The Affordable Care Act requires businesses with 50 or more employees provide health insurance to full-time employees or pay a fine. Some critics are suggesting that because of this provision, Obamacare will usher in a “part-time economy,” as employers cut workers’ hours to avoid having to provide them with health insurance. While the claim has an aura of credibility to it, an honest look at employment statistics suggests the country is actually moving in the opposite direction.
Let’s get this out of the way: The number of people employed part-time for economic reasons — that is, people who want full-time work but can’t get it — has decreased by roughly 700,000 in the last year. This point was well-made by Michael R. Strain, a scholar at, of all places, the American Enterprise Institute. Strain tweeted out a link to the following graph, based on Bureau of Labor Statistics data, adding that there’s “not much evidence of Obamacare’s part-time America here.”
A more extensive study by the Center for Economic and Policy Research also concluded that the “Obamacare is a job-killer” myth is, well, a myth:
While there may certainly be instances of individual employers carrying through with threats to reduce their employees’ hours to below 30 to avoid the sanctions in the ACA, the numbers are too small to show up in the data.

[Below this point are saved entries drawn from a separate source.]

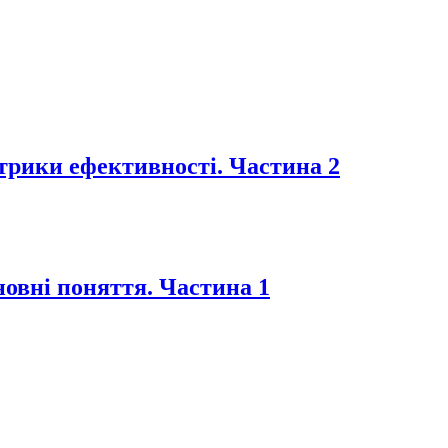
рики ефективності. Частина 2
овні поняття. Частина 1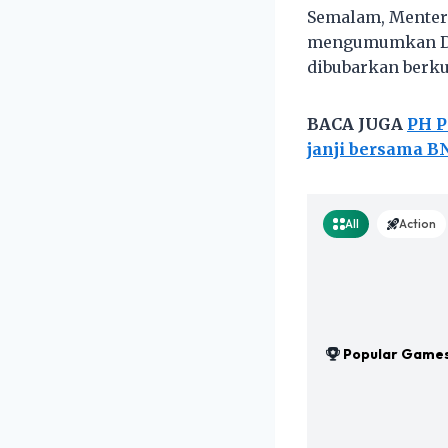
Semalam, Menteri
mengumumkan DUN
dibubarkan berkua
BACA JUGA
PH P
janji bersama B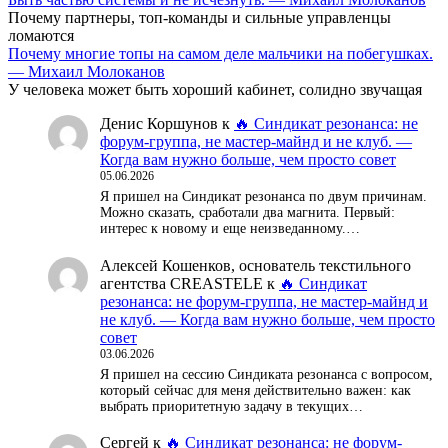
Почему партнеры, топ-команды и сильные управленцы
ломаются
Почему многие топы на самом деле мальчики на побегушках.
— Михаил Молоканов
У человека может быть хороший кабинет, солидно звучащая
Денис Коршунов
к
🔥 Синдикат резонанса: не
форум-группа, не мастер-майнд и не клуб. —
Когда вам нужно больше, чем просто совет
05.06.2026
Я пришел на Синдикат резонанса по двум причинам.
Можно сказать, сработали два магнита. Первый:
интерес к новому и еще неизведанному.…
Алексей Кошенков, основатель текстильного
агентства CREASTELE
к
🔥 Синдикат
резонанса: не форум-группа, не мастер-майнд и
не клуб. — Когда вам нужно больше, чем просто
совет
03.06.2026
Я пришел на сессию Синдиката резонанса с вопросом,
который сейчас для меня действительно важен: как
выбрать приоритетную задачу в текущих…
Сергей
к
🔥 Синдикат резонанса: не форум-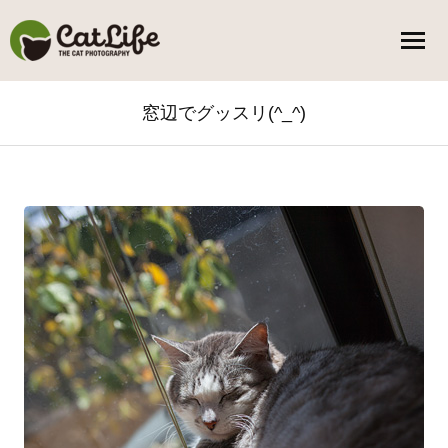
窓辺でグッスリ(^_^)
You are here: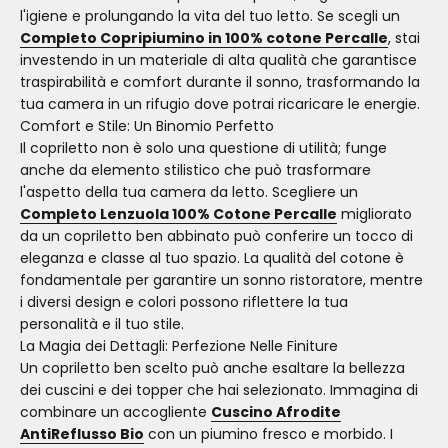
l'igiene e prolungando la vita del tuo letto. Se scegli un
Completo Copripiumino in 100% cotone Percalle
, stai
investendo in un materiale di alta qualità che garantisce
traspirabilità e comfort durante il sonno, trasformando la
tua camera in un rifugio dove potrai ricaricare le energie.
Comfort e Stile: Un Binomio Perfetto
Il copriletto non è solo una questione di utilità; funge
anche da elemento stilistico che può trasformare
l'aspetto della tua camera da letto. Scegliere un
Completo Lenzuola 100% Cotone Percalle
migliorato
da un copriletto ben abbinato può conferire un tocco di
eleganza e classe al tuo spazio. La qualità del cotone è
fondamentale per garantire un sonno ristoratore, mentre
i diversi design e colori possono riflettere la tua
personalità e il tuo stile.
La Magia dei Dettagli: Perfezione Nelle Finiture
Un copriletto ben scelto può anche esaltare la bellezza
dei cuscini e dei topper che hai selezionato. Immagina di
combinare un accogliente
Cuscino Afrodite
AntiReflusso Bio
con un piumino fresco e morbido. I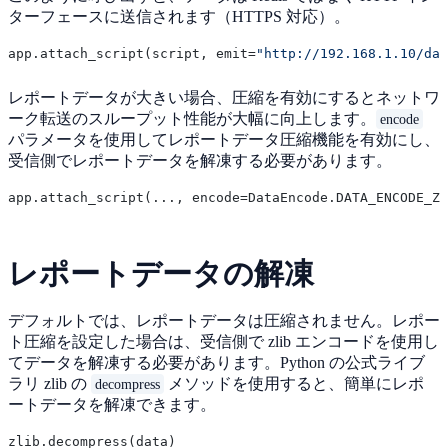
ターフェースに送信されます（HTTPS 対応）。
app.attach_script(script, emit=
"http://192.168.1.10/dat
レポートデータが大きい場合、圧縮を有効にするとネットワ
ーク転送のスループット性能が大幅に向上します。
encode
パラメータを使用してレポートデータ圧縮機能を有効にし、
受信側でレポートデータを解凍する必要があります。
レポートデータの解凍
デフォルトでは、レポートデータは圧縮されません。レポー
ト圧縮を設定した場合は、受信側で zlib エンコードを使用し
てデータを解凍する必要があります。Python の公式ライブ
ラリ zlib の
メソッドを使用すると、簡単にレポ
decompress
ートデータを解凍できます。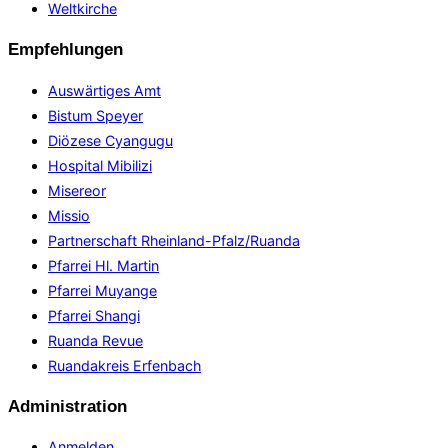
Weltkirche
Empfehlungen
Auswärtiges Amt
Bistum Speyer
Diözese Cyangugu
Hospital Mibilizi
Misereor
Missio
Partnerschaft Rheinland-Pfalz/Ruanda
Pfarrei Hl. Martin
Pfarrei Muyange
Pfarrei Shangi
Ruanda Revue
Ruandakreis Erfenbach
Administration
Anmelden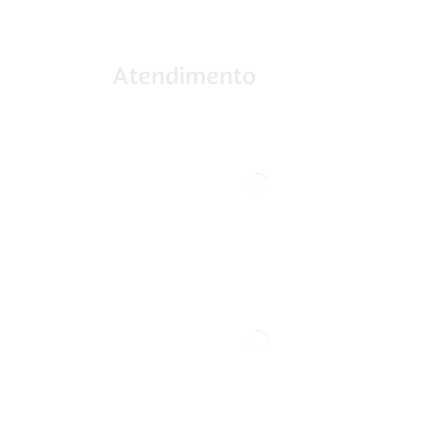
Atendimento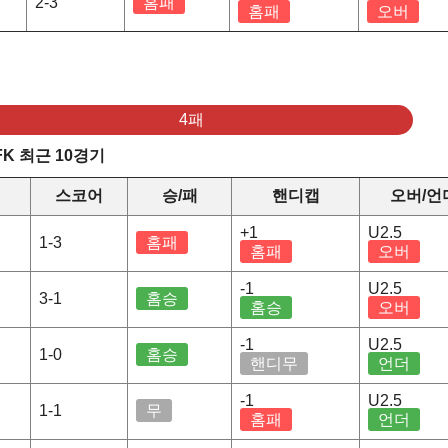
2-3
홈패
홈패
오버
4패
K 최근 10경기
스코어
승/패
핸디캡
오버/언
+1
U2.5
1-3
홈패
홈패
오버
-1
U2.5
3-1
홈승
홈승
오버
-1
U2.5
1-0
홈승
핸디무
언더
-1
U2.5
1-1
무
홈패
언더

An analysis of data from the Current Population Survey shows that only a small number (0.6 percent of the workforce) of workers report working just below the 30 hour cutoff in the range of 26-29 hours per week. Furthermore, the number of workers who fall in this category was actually lower in 2013 than in 2012, the year before the sanctions would have applied. This suggests that employers do not appear to be changing hours in large numbers in response to the sanctions in the ACA.
Furthermore, a study by the Kaiser Family Foundation found that 94 percent of firms with 50 or more employees already voluntarily provide health coverage to their workers, prior to the implementation of the ACA’s employer mandate.

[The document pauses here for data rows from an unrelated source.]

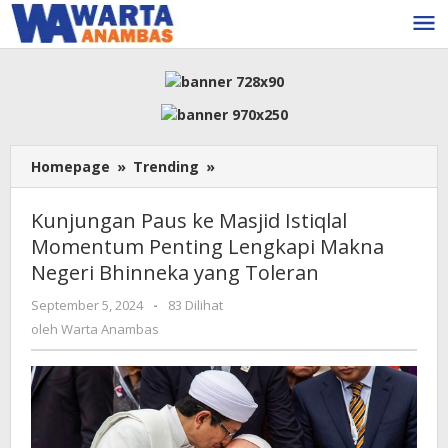
Lewati
ke
konten
Kunjungan
Homepage
»
Trending
»
Paus
ke
Kunjungan Paus ke Masjid Istiqlal
Masjid
Momentum Penting Lengkapi Makna
Istiqlal
Negeri Bhinneka yang Toleran
Momentum
Penting
oleh
September 5, 2024
-
83 Dilihat
Lengkapi
Warta
oleh
Warta Anambas
Makna
Anambas
Negeri
Bhinneka
yang
Toleran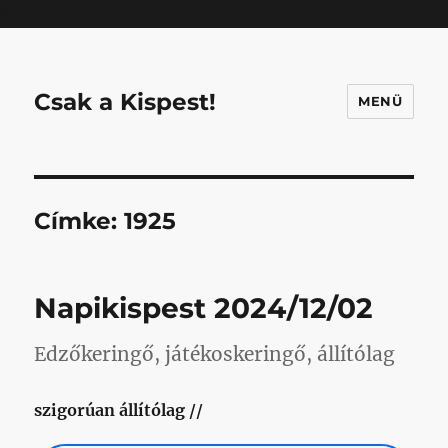
Mastodon
Csak a Kispest!
MENÜ
Címke:
1925
Napikispest 2024/12/02
Edzőkeringő, játékoskeringő, állítólag
szigorúan állítólag //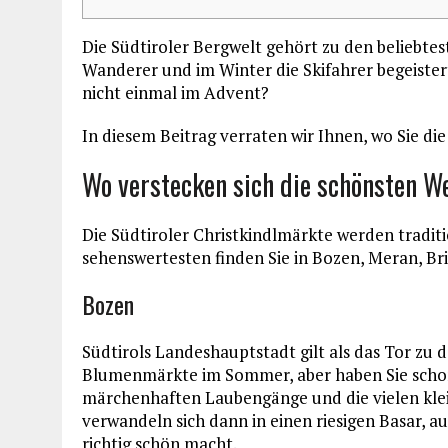
Die Südtiroler Bergwelt gehört zu den beliebte
Wanderer und im Winter die Skifahrer begeister
nicht einmal im Advent?
In diesem Beitrag verraten wir Ihnen, wo Sie d
Wo verstecken sich die schönsten 
Die Südtiroler Christkindlmärkte werden tradit
sehenswertesten finden Sie in Bozen, Meran, Br
Bozen
Südtirols Landeshauptstadt gilt als das Tor zu 
Blumenmärkte im Sommer, aber haben Sie scho
märchenhaften Laubengänge und die vielen klei
verwandeln sich dann in einen riesigen Basar, a
richtig schön macht.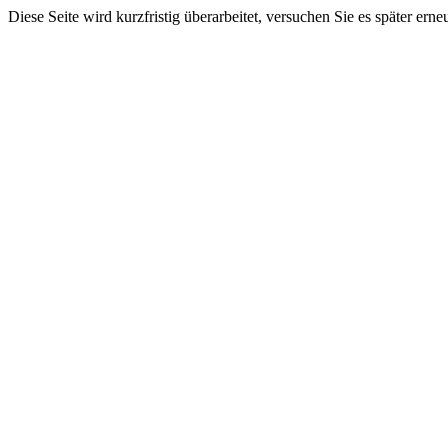
Diese Seite wird kurzfristig überarbeitet, versuchen Sie es später erne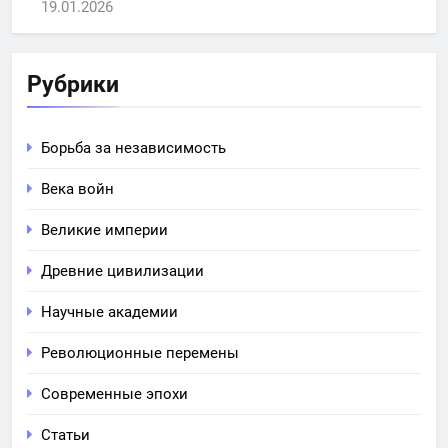
19.01.2026
Рубрики
Борьба за независимость
Века войн
Великие империи
Древние цивилизации
Научные академии
Революционные перемены
Современные эпохи
Статьи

It looks, then, like an open-and-shut case. But don’t tell that to the haters, who keep wailing that, in the words of one Forbes piece, “Obamacare Will Foster A Part-Time Jobs Bonanza For Our Limp Economy.”
The author of that piece, Richard Salsman, says that the ratio of part-time jobs to full-time jobs is higher than it should be and suggests that this is because of Obamacare. The economic analysis is a bit dodgy — for one thing, it’s not self-evident that part-time employment should be lower now than it is — which is probably why Salsman qualifies himself endlessly with phrases like “it seems plausible” and “no definitive link can be established.” Eventually, he retreats entirely from his original headline, making the wholly-different point that the “deeper” problem with Obamacare is that — and we wish we were making this up — “it ignores or violates the rights of health service providers,” and puts too much focus on “emphasizing patient need above all else.” Because you wouldn’t want to make health care all about the patients, would you? Especially not at the expense of those poor insurance companies!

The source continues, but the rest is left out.